→ **ASSIGNMENT**: Search the entries below for the word "Dante" and copy every line where it appears.

*-*-*

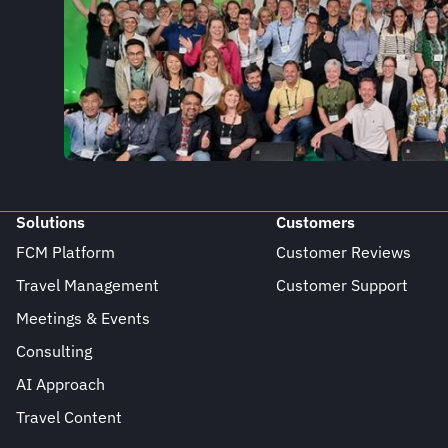
Solutions
Customers
FCM Platform
Customer Reviews
Travel Management
Customer Support
Meetings & Events
Consulting
AI Approach
Travel Content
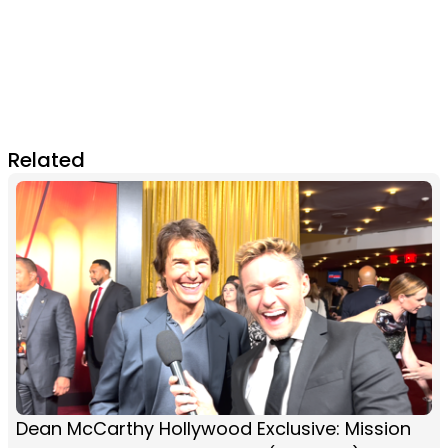
Related
Dean McCarthy Hollywood Exclusive: Mission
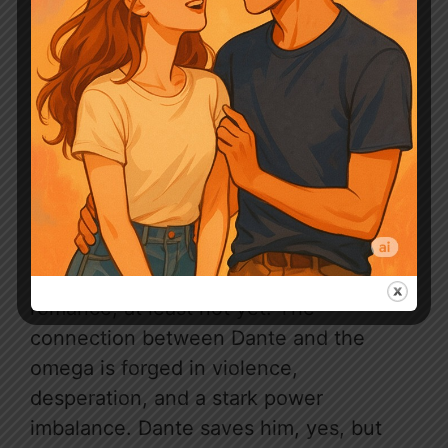
fight back, even blindly, against Dante
shows a core of resilience buried deep
beneath the pain. You desperately root
for him, even as you fear what Dante’s
claim truly means.
**The Dynamics & Chemistry – Tension
Over Tenderness:**
Let’s be clear: this is *not* a fluffy
romance, at least not yet. The
connection between Dante and the
omega is forged in violence,
desperation, and a stark power
imbalance. Dante saves him, yes, but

*-*-*

→ **PROBLEM SOLUTION**:
fight back, even blindly, against Dante
for him, even as you fear what Dante’s
connection between Dante and the
imbalance. Dante saves him, yes, but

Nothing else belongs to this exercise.